Two other properties also likely contribute to E. coli Nissle's effectiveness as a probiotic organism. Like VSL#3, E. coli Nissle may enhance intestinal barrier function. In experiments measuring transepithelial resistance of infected T84 cells, E. coli Nissle protected T84 monolayers against barrier disruption by enteropathogenic E. coli (EPEC) infection [34]. Based on DNA microarray analysis, the authors concluded that the mechanism involved downregulation of PKCzeta activity (one of the protein kinase C isoforms important in epithelial barrier disruption), and modulation of tight junction protein expression, such as zonula occludin-2 (ZO-2) [34]. However, unlike VSL#3, this protective barrier effect was not seen with E. coli Nissle when monolayers were infected with the invasive pathogen Salmonella enterica serovar Dublin [21], indicating that probiotics may not all possess the same protective capabilities against all intestinal pathogens.

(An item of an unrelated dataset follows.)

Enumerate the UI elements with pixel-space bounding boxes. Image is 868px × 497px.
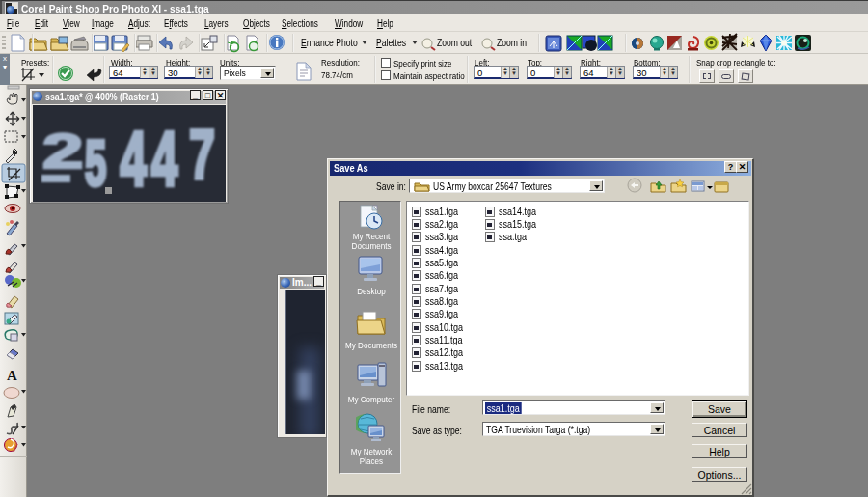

Another group of investigators showed that E. coli Nissle upregulates human beta-defensin expression [35, 36]. Defensins are antimicrobial peptides produced by the gut which, as the name implies, protect and defend the host against bacterial pathogens. There is an association between IBD and low defensin levels [37], therefore it is possible that Nissle provides protection through a defensin mechanism, for example by limiting the adherence of certain harmful populations of bacteria to the intestinal epithelial cell lining of the gut.
LGG and L. Reuteri: Gram-positive Probiotics
The next two probiotics that will be discussed (LGG, L. reuteri) are both Gram- positive bacilli of the Lactobacillus genus. Of all bacteria, Lactobacillus species are probably the most commonly used as probiotics. They are generally regarded as safe because of their long history of use in the food and dairy industry, which probably accounts for their popularity as probiotic choices. Interestingly, however, overall they comprise only a small portion of the natural intestinal microbiota [38]. As the name implies, they all produce lactate and lactic acid.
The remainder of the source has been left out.